## WORK TO BE COMPLETED
Print the listing below again, exactly. Skip the pictures.

## RECORDED DATA
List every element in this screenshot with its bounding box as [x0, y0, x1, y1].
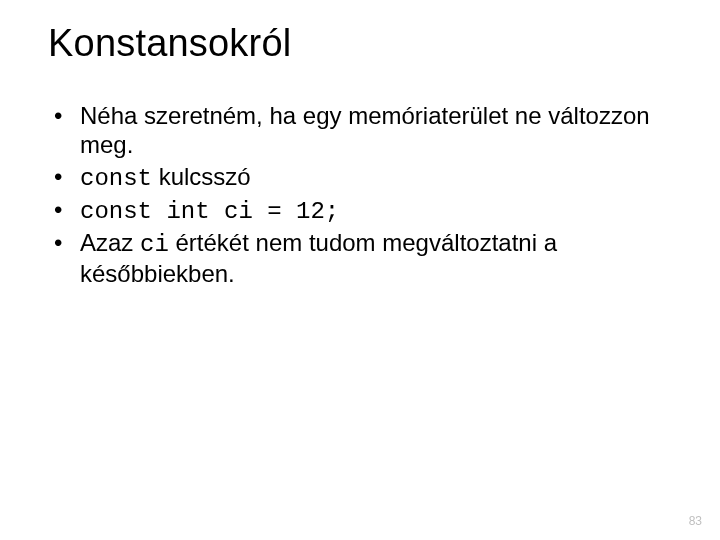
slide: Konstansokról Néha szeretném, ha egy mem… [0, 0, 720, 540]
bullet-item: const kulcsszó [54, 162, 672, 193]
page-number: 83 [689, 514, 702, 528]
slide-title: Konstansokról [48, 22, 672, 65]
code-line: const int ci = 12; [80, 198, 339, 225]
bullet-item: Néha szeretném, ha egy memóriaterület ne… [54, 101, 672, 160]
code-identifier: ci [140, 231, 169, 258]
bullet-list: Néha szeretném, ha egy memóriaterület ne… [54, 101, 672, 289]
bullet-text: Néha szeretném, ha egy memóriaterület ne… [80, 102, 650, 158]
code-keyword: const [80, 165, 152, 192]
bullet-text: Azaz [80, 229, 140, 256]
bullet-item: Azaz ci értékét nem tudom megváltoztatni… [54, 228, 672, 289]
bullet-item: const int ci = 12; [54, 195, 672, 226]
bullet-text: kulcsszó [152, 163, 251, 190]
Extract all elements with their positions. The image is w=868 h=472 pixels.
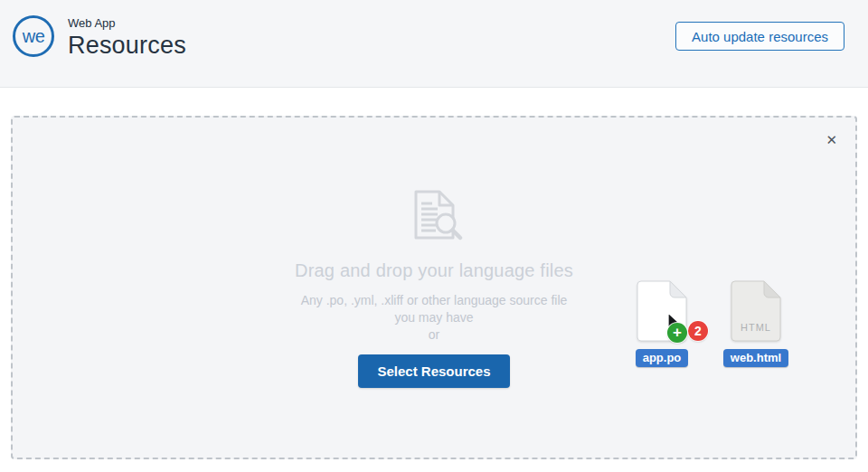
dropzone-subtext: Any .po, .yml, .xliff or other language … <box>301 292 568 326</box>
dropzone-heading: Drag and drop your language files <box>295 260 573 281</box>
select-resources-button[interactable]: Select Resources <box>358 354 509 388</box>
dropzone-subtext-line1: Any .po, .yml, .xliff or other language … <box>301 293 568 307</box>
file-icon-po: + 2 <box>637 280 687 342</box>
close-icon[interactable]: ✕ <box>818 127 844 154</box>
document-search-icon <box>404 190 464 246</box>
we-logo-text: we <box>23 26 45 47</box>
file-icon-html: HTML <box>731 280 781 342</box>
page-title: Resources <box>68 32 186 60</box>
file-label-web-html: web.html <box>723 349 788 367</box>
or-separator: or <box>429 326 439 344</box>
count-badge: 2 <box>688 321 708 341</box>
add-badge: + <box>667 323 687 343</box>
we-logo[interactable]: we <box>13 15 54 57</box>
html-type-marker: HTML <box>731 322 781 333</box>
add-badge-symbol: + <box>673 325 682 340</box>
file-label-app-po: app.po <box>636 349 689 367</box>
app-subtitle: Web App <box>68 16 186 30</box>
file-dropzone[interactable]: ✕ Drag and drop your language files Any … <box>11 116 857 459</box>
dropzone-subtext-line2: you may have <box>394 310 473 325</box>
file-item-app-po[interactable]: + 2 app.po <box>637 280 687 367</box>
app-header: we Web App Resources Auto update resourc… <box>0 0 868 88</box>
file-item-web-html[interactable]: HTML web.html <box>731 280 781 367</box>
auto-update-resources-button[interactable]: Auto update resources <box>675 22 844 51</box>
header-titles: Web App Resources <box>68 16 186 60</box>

## EXERCISE RESULT
List every element in this screenshot with its bounding box as [x0, y0, x1, y1].
slide: Konstansokról Néha szeretném, ha egy mem… [0, 0, 720, 540]
bullet-item: const kulcsszó [54, 162, 672, 193]
page-number: 83 [689, 514, 702, 528]
slide-title: Konstansokról [48, 22, 672, 65]
code-line: const int ci = 12; [80, 198, 339, 225]
bullet-item: Néha szeretném, ha egy memóriaterület ne… [54, 101, 672, 160]
code-identifier: ci [140, 231, 169, 258]
bullet-list: Néha szeretném, ha egy memóriaterület ne… [54, 101, 672, 289]
bullet-text: Néha szeretném, ha egy memóriaterület ne… [80, 102, 650, 158]
code-keyword: const [80, 165, 152, 192]
bullet-text: Azaz [80, 229, 140, 256]
bullet-item: Azaz ci értékét nem tudom megváltoztatni… [54, 228, 672, 289]
bullet-item: const int ci = 12; [54, 195, 672, 226]
bullet-text: kulcsszó [152, 163, 251, 190]
Extract all elements with their positions. The image is w=868 h=472 pixels.
dropzone-subtext: Any .po, .yml, .xliff or other language … <box>301 292 568 326</box>
dropzone-heading: Drag and drop your language files <box>295 260 573 281</box>
select-resources-button[interactable]: Select Resources <box>358 354 509 388</box>
dropzone-subtext-line1: Any .po, .yml, .xliff or other language … <box>301 293 568 307</box>
file-icon-po: + 2 <box>637 280 687 342</box>
close-icon[interactable]: ✕ <box>818 127 844 154</box>
document-search-icon <box>404 190 464 246</box>
we-logo-text: we <box>23 26 45 47</box>
file-icon-html: HTML <box>731 280 781 342</box>
page-title: Resources <box>68 32 186 60</box>
file-label-web-html: web.html <box>723 349 788 367</box>
or-separator: or <box>429 326 439 344</box>
count-badge: 2 <box>688 321 708 341</box>
add-badge: + <box>667 323 687 343</box>
we-logo[interactable]: we <box>13 15 54 57</box>
html-type-marker: HTML <box>731 322 781 333</box>
add-badge-symbol: + <box>673 325 682 340</box>
file-label-app-po: app.po <box>636 349 689 367</box>
app-subtitle: Web App <box>68 16 186 30</box>
file-dropzone[interactable]: ✕ Drag and drop your language files Any … <box>11 116 857 459</box>
dropzone-subtext-line2: you may have <box>394 310 473 325</box>
file-item-app-po[interactable]: + 2 app.po <box>637 280 687 367</box>
app-header: we Web App Resources Auto update resourc… <box>0 0 868 88</box>
file-item-web-html[interactable]: HTML web.html <box>731 280 781 367</box>
auto-update-resources-button[interactable]: Auto update resources <box>675 22 844 51</box>
header-titles: Web App Resources <box>68 16 186 60</box>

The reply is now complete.